Mmmm. Cute guys. Hmm, since he put it that way… Wait. Stop it. Must. Not. Give. In. “But... but I don’t have any shoes. I can’t use my badminton shoes for that. And I’ve worn out all my other rubber shoes,” I said.
Sensing that my defenses have been compromised, Hubby pressed on.
“I can lend you my shoes.”
“But your feet is bigger than mine.”
“Maybe you can borrow your brother’s?”
“I don’t know. He might also use them tomorrow.”
“You sure you can’t use your old rubber shoes?”
“I’m sure.
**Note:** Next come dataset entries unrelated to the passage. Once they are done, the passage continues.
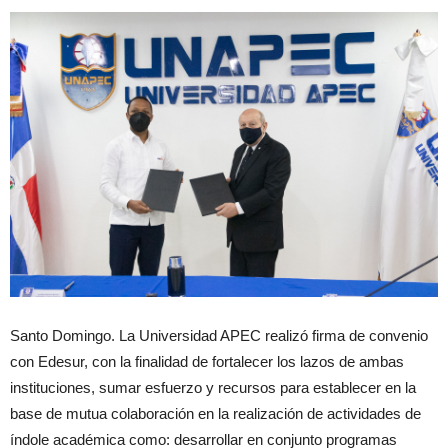
Santo Domingo. La Universidad APEC realizó firma de convenio
con Edesur, con la finalidad de fortalecer los lazos de ambas
instituciones, sumar esfuerzo y recursos para establecer en la
base de mutua colaboración en la realización de actividades de
índole académica como: desarrollar en conjunto programas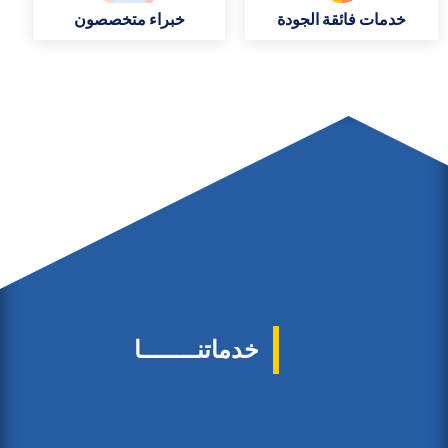
خدمات فائقة الجودة
خبراء متخصصون
خدماتنــــــــا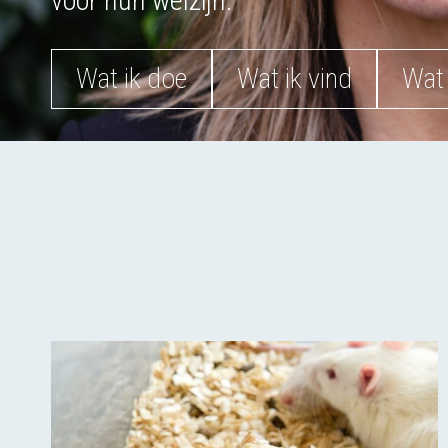
voor hun welzijn.
Wat ik doe
Wat ik vind
Wat 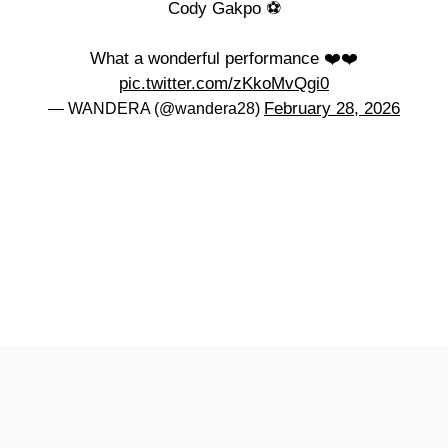
Cody Gakpo ⚽
What a wonderful performance ❤️❤️
pic.twitter.com/zKkoMvQgi0
February 28, 2026
— WANDERA (@wandera28)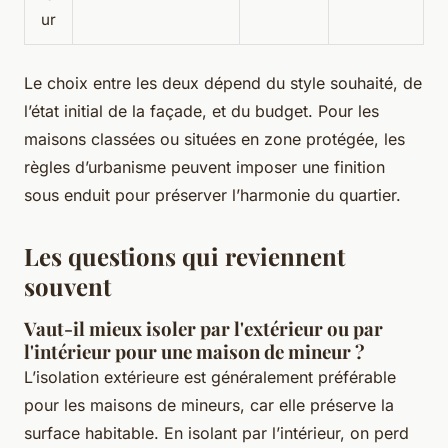
ur
Le choix entre les deux dépend du style souhaité, de
l’état initial de la façade, et du budget. Pour les
maisons classées ou situées en zone protégée, les
règles d’urbanisme peuvent imposer une finition
sous enduit pour préserver l’harmonie du quartier.
Les questions qui reviennent
souvent
Vaut-il mieux isoler par l'extérieur ou par
l'intérieur pour une maison de mineur ?
L’isolation extérieure est généralement préférable
pour les maisons de mineurs, car elle préserve la
surface habitable. En isolant par l’intérieur, on perd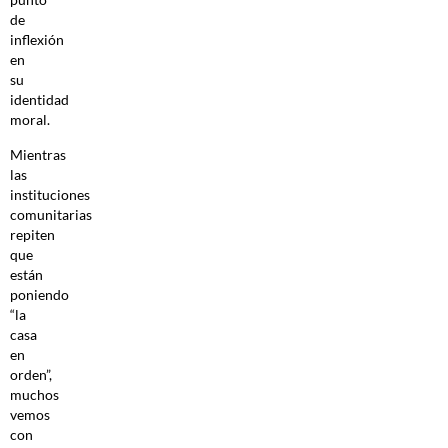
de
inflexión
en
su
identidad
moral.
Mientras
las
instituciones
comunitarias
repiten
que
están
poniendo
“la
casa
en
orden”,
muchos
vemos
con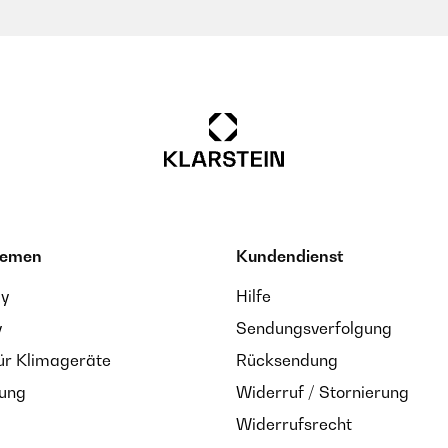
hemen
Kundendienst
ay
Hilfe
y
Sendungsverfolgung
ür Klimageräte
Rücksendung
zung
Widerruf / Stornierung
Widerrufsrecht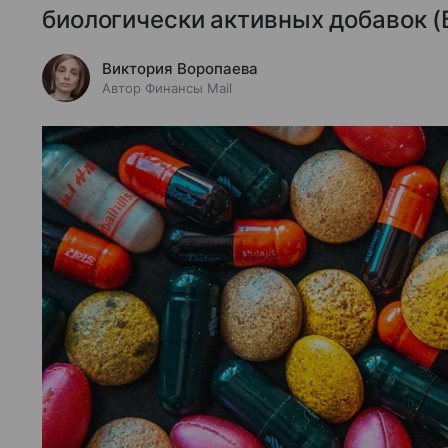
биологически активных добавок (
Виктория Воропаева
Автор Финансы Mail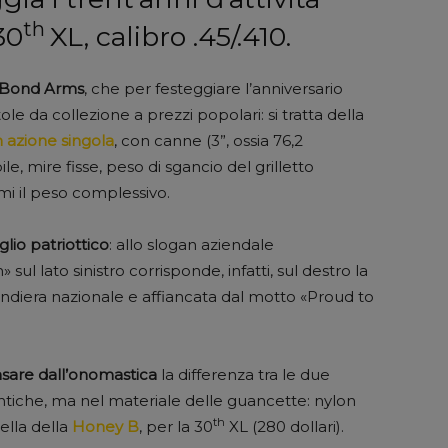
th
30
XL, calibro .45/.410.
la Bond Arms
, che per festeggiare l’anniversario
le da collezione a prezzi popolari: si tratta della
n azione singola
, con canne (3”, ossia 76,2
ile, mire fisse, peso di sgancio del grilletto
i il peso complessivo.
oglio patriottico
: allo slogan aziendale
ul lato sinistro corrisponde, infatti, sul destro la
diera nazionale e affiancata dal motto «Proud to
sare dall’onomastica
la differenza tra le due
entiche, ma nel materiale delle guancette: nylon
th
uella della
Honey B
, per la 30
XL (280 dollari).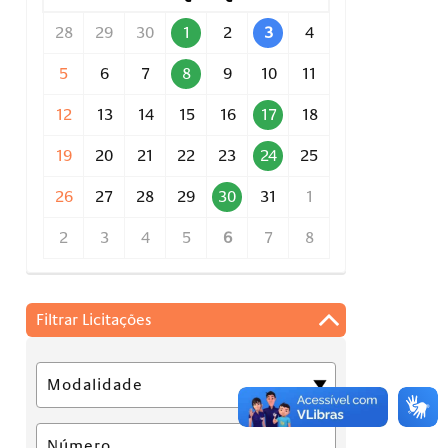
28
29
30
1
2
3
4
5
6
7
8
9
10
11
12
13
14
15
16
17
18
19
20
21
22
23
24
25
26
27
28
29
30
31
1
2
3
4
5
6
7
8
Filtrar Licitações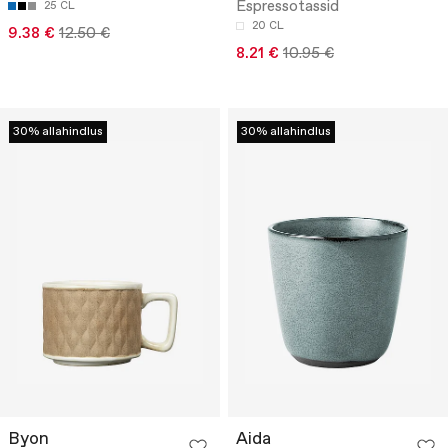
Espressotassid
25 CL
20 CL
9.38 €
12.50 €
8.21 €
10.95 €
30% allahindlus
30% allahindlus
Byon
Aida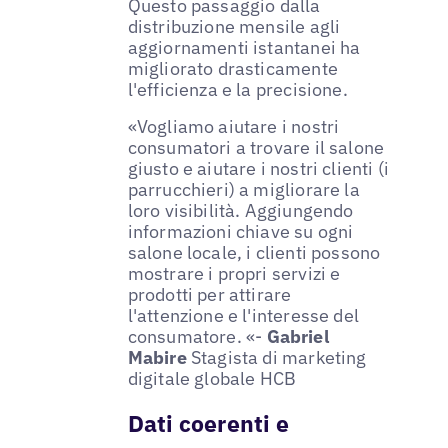
Questo passaggio dalla
distribuzione mensile agli
aggiornamenti istantanei ha
migliorato drasticamente
l'efficienza e la precisione.
«Vogliamo aiutare i nostri
consumatori a trovare il salone
giusto e aiutare i nostri clienti (i
parrucchieri) a migliorare la
loro visibilità. Aggiungendo
informazioni chiave su ogni
salone locale, i clienti possono
mostrare i propri servizi e
prodotti per attirare
l'attenzione e l'interesse del
consumatore. «-
Gabriel
Mabire
Stagista di marketing
digitale globale HCB
Dati coerenti e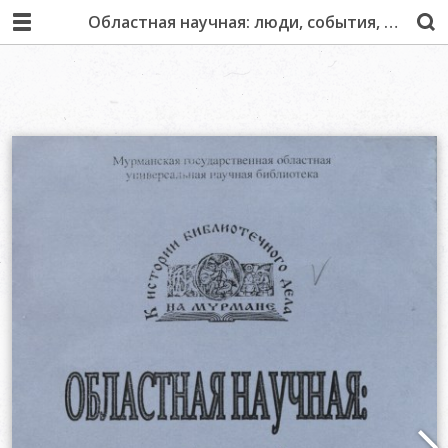
Областная научная: люди, события, факты : сборник материалов / Мурм. гос. обл. универс. науч. б-ка. – Мурманск : МГОУНБ, 2004.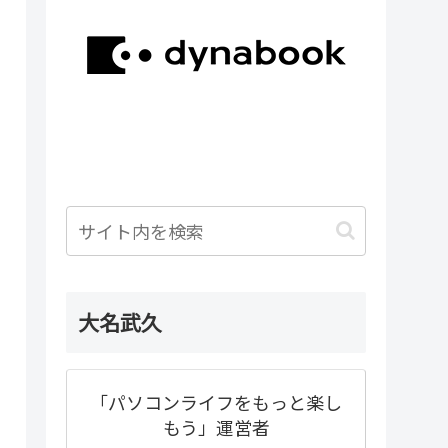
大名武久
「パソコンライフをもっと楽し
もう」運営者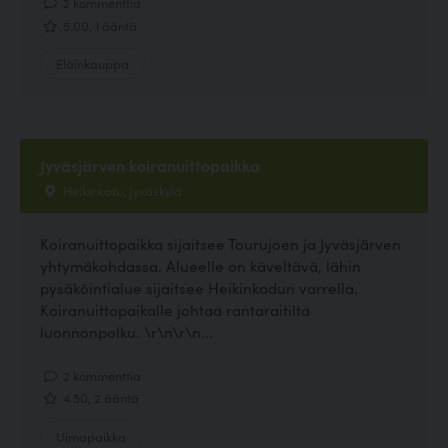
2 kommenttia
5.00, 1 ääntä
Eläinkauppa
Jyväsjärven koiranuittopaikka
Heikinkatu, Jyväskylä
Koiranuittopaikka sijaitsee Tourujoen ja Jyväsjärven
yhtymäkohdassa. Alueelle on käveltävä, lähin
pysäköintialue sijaitsee Heikinkadun varrella.
Koiranuittopaikalle johtaa rantaraitilta
luonnonpolku. \r\n\r\n...
2 kommenttia
4.50, 2 ääntä
Uimapaikka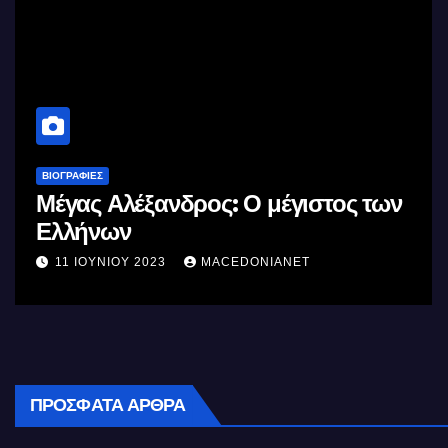
ΒΙΟΓΡΑΦΊΕΣ
Μέγας Αλέξανδρος: Ο μέγιστος των
Ελλήνων
11 ΙΟΥΝΊΟΥ 2023
MACEDONIANET
ΠΡΌΣΦΑΤΑ ΆΡΘΡΑ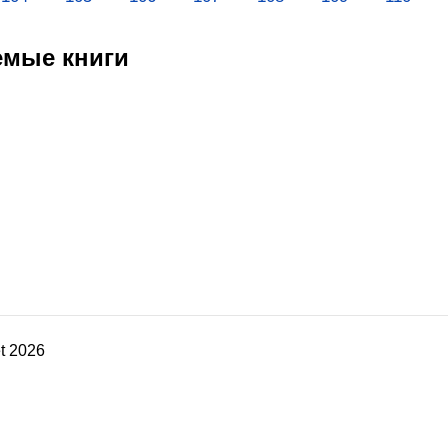
емые книги
t 2026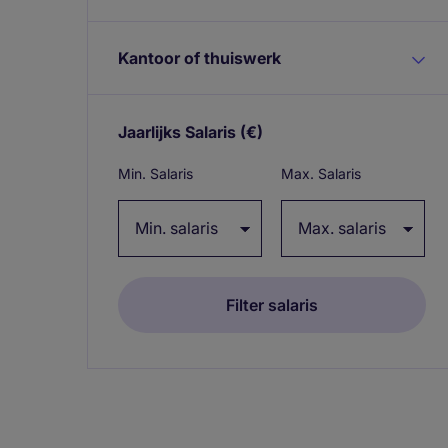
Kantoor of thuiswerk
Jaarlijks Salaris
(€)
Expand / collapse
Min. Salaris
Max. Salaris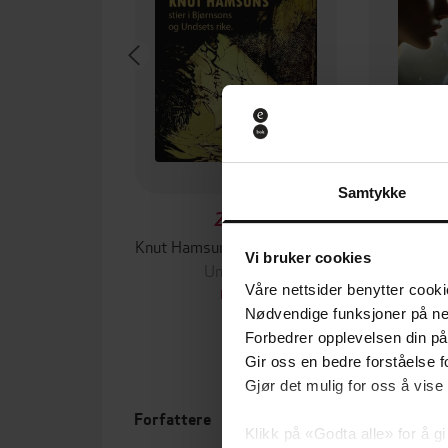
Samtykke
219,-
Knut Hamsuns stier i Bjørnsons og Undsets rike
Når lyse
Vi bruker cookies
Unknown
Susanne 
Våre nettsider benytter cooki
EBOK
Nødvendige funksjoner på ne
Forbedrer opplevelsen din på
Gir oss en bedre forståelse fo
Gjør det mulig for oss å vise
Ukjent
(forfatter)
Forfattere
Leng
Klikk på «Godta alle» for å gi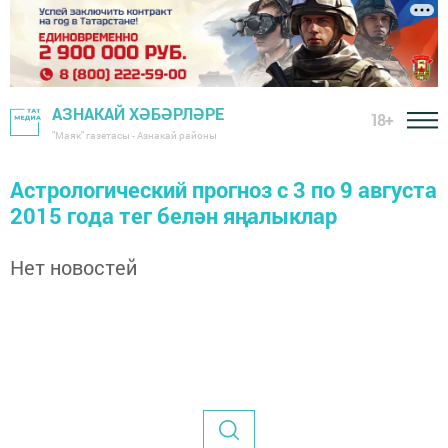
АЗНАКАЙ ХӘБӘРЛӘРЕ
18+
"Маяк" газетасы - Азнакай районы
Астрологический прогноз с 3 по 9 августа
2015 года тег белән яңалыклар
Нет новостей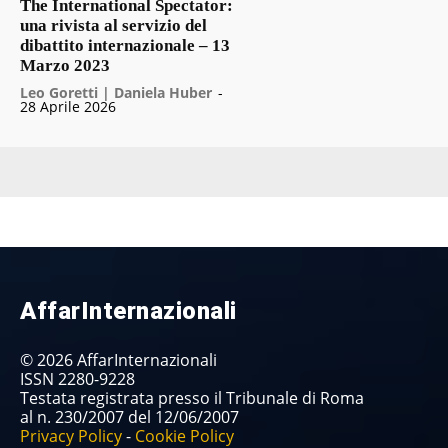
The International Spectator:
una rivista al servizio del
dibattito internazionale – 13
Marzo 2023
Leo Goretti | Daniela Huber
-
28 Aprile 2026
AffarInternazionali
© 2026 AffarInternazionali
ISSN 2280-9228
Testata registrata presso il Tribunale di Roma
al n. 230/2007 del 12/06/2007
Privacy Policy
-
Cookie Policy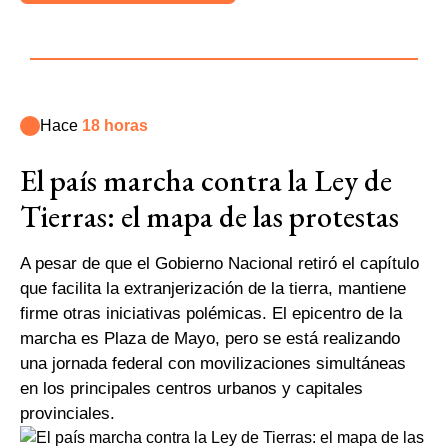
Hace
18 horas
El país marcha contra la Ley de
Tierras: el mapa de las protestas
A pesar de que el Gobierno Nacional retiró el capítulo
que facilita la extranjerización de la tierra, mantiene
firme otras iniciativas polémicas. El epicentro de la
marcha es Plaza de Mayo, pero se está realizando
una jornada federal con movilizaciones simultáneas
en los principales centros urbanos y capitales
provinciales.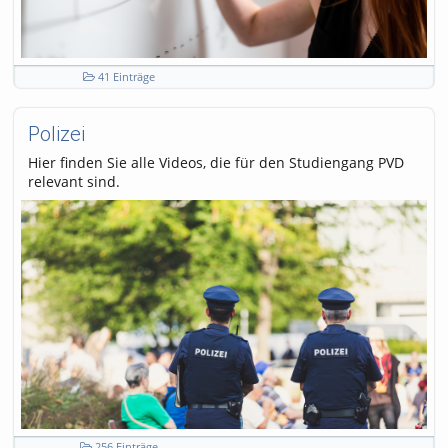
41 Einträge
Polizei
Hier finden Sie alle Videos, die für den Studiengang PVD
relevant sind.
256 Einträge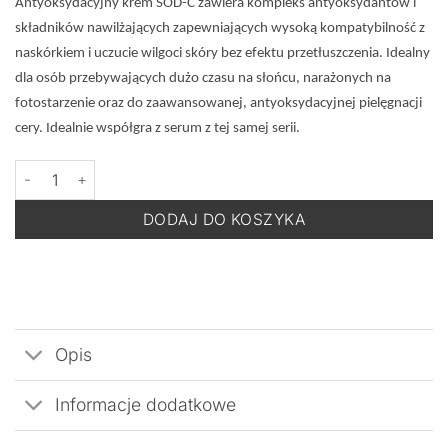
Antyoksydacyjny krem SOD-C zawiera kompleks antyoksydantów i
składników nawilżających zapewniających wysoką kompatybilność z
naskórkiem i uczucie wilgoci skóry bez efektu przetłuszczenia. Idealny
dla osób przebywających dużo czasu na słońcu, narażonych na
fotostarzenie oraz do zaawansowanej, antyoksydacyjnej pielęgnacji
cery. Idealnie współgra z serum z tej samej serii.
ilość BACK TO COMFORT SOD-C - Antyoksydacyjny Krem Nawilża
DODAJ DO KOSZYKA
Opis
Informacje dodatkowe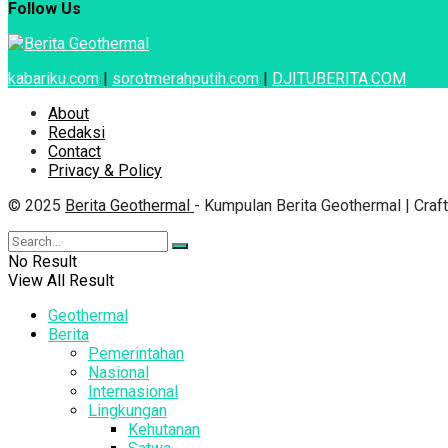
Follow Us
kabariku.com
|
sorotmerahputih.com
|
DJITUBERITA.COM
About
Redaksi
Contact
Privacy & Policy
© 2025
Berita Geothermal
- Kumpulan Berita Geothermal | Cra
No Result
View All Result
Geothermal
Berita
Pemerintahan
Nasional
Internasional
Lingkungan
Kehutanan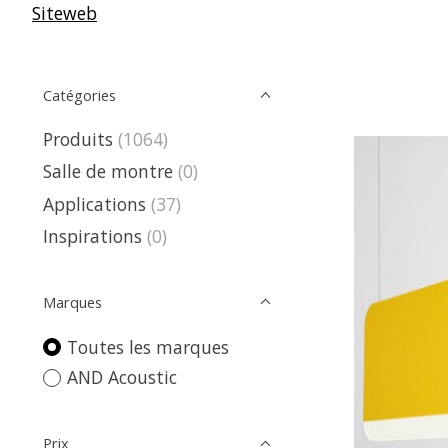
Siteweb
Catégories
Produits
(1064)
Salle de montre
(0)
Applications
(37)
Inspirations
(0)
Marques
Toutes les marques
AND Acoustic
Prix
The outsoles are about to fall off.”
“Can’t you just epoxy them?”
“I doubt if that’ll work.”
“That’s too bad… Did I mention about the cute guys?” He asked it in a taunting, sing-song way.
I envisioned a mass of muscle-strapped men in mini mesh shorts. Mmmm. “A lot of cute guys?”
“A lot.”
I took a moment to weigh things over.
Joining the “Mizuno Infinity Run”
Pros: 1. It’ll please Hubby, the love of my life. 2. I’ll lose some calories. 3. I’ll have something to blog about. 4. Cute guys in crotch shorts.
Cons: 1. Must wake up early. 2. My flat feet, weak left knee. 3. Yesterday, during yoga class, I almost fainted. 4. I’d have to buy new rubber shoes and I’ve already spent too much this week. 5. Long-distance running is not my idea of fun.